Ah, but if Jews had the ability to ignore religious provocation when they saw one, we’d still have the Second Temple, if not the First. So what will inevitably happen instead is some kind of brouhaha, strife, yelling, cursing, cameras snapping, the works. Soon after, the Internet will be packed with Der Stürmer style images of Jews with hooked noses and bushy beards shaking their scrawny fingers at the ladies “whose only sin” is that they wanted to pray to God in a public place, as approved by an entire bench of Supreme Court Justices.
Also, as stressed by Ynet, that renowned observer of tolerance and equality, “Several MKs from Meretz and the Zionist Union are expected to arrive at the Western Wall in order to strengthen the members of the liberal streams of Judaism.”
When did folks who disobey 2,000 years of rabbinic teaching become “liberal streams?” When did the old-time Communists of Meretz and the Bolsheviks’ children at Labor (which is so ashamed of its Moscow roots it removed the word Labor from its official title) – when did those thugs become the friends of “liberal streams?’ What’s the possible connection between religious, mostly American Jews, albeit Reform and Conservative, with the Socialist sworn enemies of religion?
It all becomes clear when you read the emotional Rosh Chodesh message of Gilad Kariv, Executive Director of the Israel Movement for Reform and Progressive Judaism: “Once the government abandons the path of compromise, we return to act for the realization of our way of praying as we did at the Western Wall.

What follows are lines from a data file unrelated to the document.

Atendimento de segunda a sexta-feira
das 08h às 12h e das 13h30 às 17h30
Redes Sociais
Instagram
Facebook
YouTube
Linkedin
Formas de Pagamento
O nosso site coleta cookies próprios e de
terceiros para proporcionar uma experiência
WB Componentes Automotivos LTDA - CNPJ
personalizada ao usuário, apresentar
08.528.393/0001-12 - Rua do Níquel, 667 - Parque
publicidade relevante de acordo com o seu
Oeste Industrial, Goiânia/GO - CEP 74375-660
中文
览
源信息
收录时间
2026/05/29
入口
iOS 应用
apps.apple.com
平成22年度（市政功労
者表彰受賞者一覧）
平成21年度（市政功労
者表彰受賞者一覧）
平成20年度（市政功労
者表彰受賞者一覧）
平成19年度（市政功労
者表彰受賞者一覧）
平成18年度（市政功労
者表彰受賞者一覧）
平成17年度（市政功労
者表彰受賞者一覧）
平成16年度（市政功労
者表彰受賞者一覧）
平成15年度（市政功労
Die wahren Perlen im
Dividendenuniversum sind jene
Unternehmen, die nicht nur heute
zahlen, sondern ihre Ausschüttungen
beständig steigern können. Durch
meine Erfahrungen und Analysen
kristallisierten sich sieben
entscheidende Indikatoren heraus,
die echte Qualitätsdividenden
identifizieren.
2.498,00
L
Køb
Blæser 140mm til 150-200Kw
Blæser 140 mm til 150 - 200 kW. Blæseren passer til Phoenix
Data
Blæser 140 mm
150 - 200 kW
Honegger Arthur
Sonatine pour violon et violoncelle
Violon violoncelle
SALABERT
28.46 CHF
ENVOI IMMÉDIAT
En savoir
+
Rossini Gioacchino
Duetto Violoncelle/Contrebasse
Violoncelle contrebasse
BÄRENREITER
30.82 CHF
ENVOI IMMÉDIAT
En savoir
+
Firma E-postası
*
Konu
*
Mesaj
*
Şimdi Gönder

Blame for the escalation of the situation and the tension lies entirely with the prime minister, who lacked the required leadership to implement his government’s decision.”
That, friends, is his religion, that’s his livelihood: don’t blame us if there’s going to be a huge explosion next Wednesday, it ain’t our fault, it’s all the fault of Netanyahu. All we do is aggravate the easily provoked Orthodox Jews, and if that’s not enough – hey, we just took that shofar blowing workshop. With a sax player. He’s really good.
And Yizhar Hess, Executive Director and CEO of the Conservative Judaism movement, pointed out that the Netanyahu government “caused the biggest crisis Israel ever faced with Diaspora Jewry.”
Hordes of Nazis are marching in Charlottesville, crying Death to the Jew; gay Jews aren’t allowed to wear a star of David at a march in Chicago; Jewish students are accosted in campuses across America – what a perfect moment in history to forge an alienation between Israel and US Jews. For the sake of fundraising, which surely would soar if all the hooked-nosed Jews perform their part in this passion play diligently on Wednesday, people like Anat Hoffman, Gilad Kariv, and Yizhar Hess are prepared to make the rift this much deeper.
The acronym Elul in Hebrew stands for “Ani l’dodi v’dodi li” – I am for my lover and my lover is for me. Traditionally we take it to describe the love between us and God, but it works with our fellow Jews, too. Indeed, it appears that one option is bound to fail miserably yet again without the other.
Have a good strife, everyone, and a happy new year.